That the quality of interpersonal relationships can affect well-being seems to be a common finding (Coyne & Bolger, 1990; Coyne & DeLongis, 1986; Rook, 1984). According to Rook’s social strain model (1990), however, it is mainly the negative interaction that impedes well-being. Negative aspects of social relationships are often found to be more robust predictors of well-being (Helgeson, 1993a; Manne & Zautra, 1990). Moreover, they were found to covary with less effective communication (Gottman, Markman, & Notarius, 1977; Margolin, Burman, & John, 1989). Also these finding support the idea to take a broader approach as suggested above.
 

With respect to social support, Helgeson (1993b) mentioned that after the onset of serious illness in one spouse both partners will no longer alternate in the roles of support provider and support recipient, but most likely the patient will hold the role of the recipient most of the time. Though of course it could be argued that an ill spouse is still able to emotionally provide the partner with support, and also informational support might be possible. In the investigation in hand, the source of social support unfortunately was not assessed. Also the question about reciprocity is thus not to be answered from the data.

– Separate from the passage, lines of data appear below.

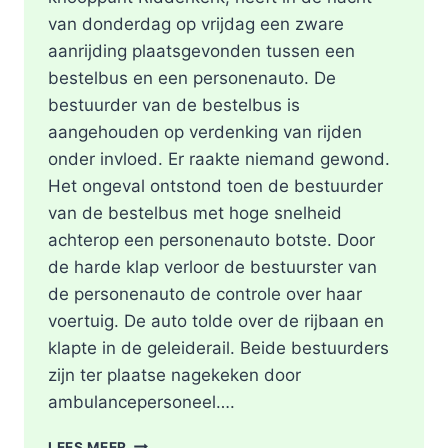
van donderdag op vrijdag een zware
aanrijding plaatsgevonden tussen een
bestelbus en een personenauto. De
bestuurder van de bestelbus is
aangehouden op verdenking van rijden
onder invloed. Er raakte niemand gewond.
Het ongeval ontstond toen de bestuurder
van de bestelbus met hoge snelheid
achterop een personenauto botste. Door
de harde klap verloor de bestuurster van
de personenauto de controle over haar
voertuig. De auto tolde over de rijbaan en
klapte in de geleiderail. Beide bestuurders
zijn ter plaatse nagekeken door
ambulancepersoneel….
HOOFDRIJBAAN
LEES MEER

Research mainly is concerned with the impact of social relations and social support on adjustment, but it has neglected the impact of adjustment on social relationships. Johnson (1991) demonstrated a transactional relation between social environment and mental health. Also in the present investigation the data allow to examine the direct influence of spouses’ adjustment on patients’ physical and mental well-being, and the findings are consistent with the literature.

For social support this means, a person’s well-being might have an influence on the provision of support. Since the data of this study do not contain items about the reception of support, it cannot be examined whether well-being and high provision of support are associated. With respect to this question, Helgeson (1993b) found patients’ adjustment unpredictable by spouses support; but patients received less support from maladjusted spouses (spouses adjustment predicted support).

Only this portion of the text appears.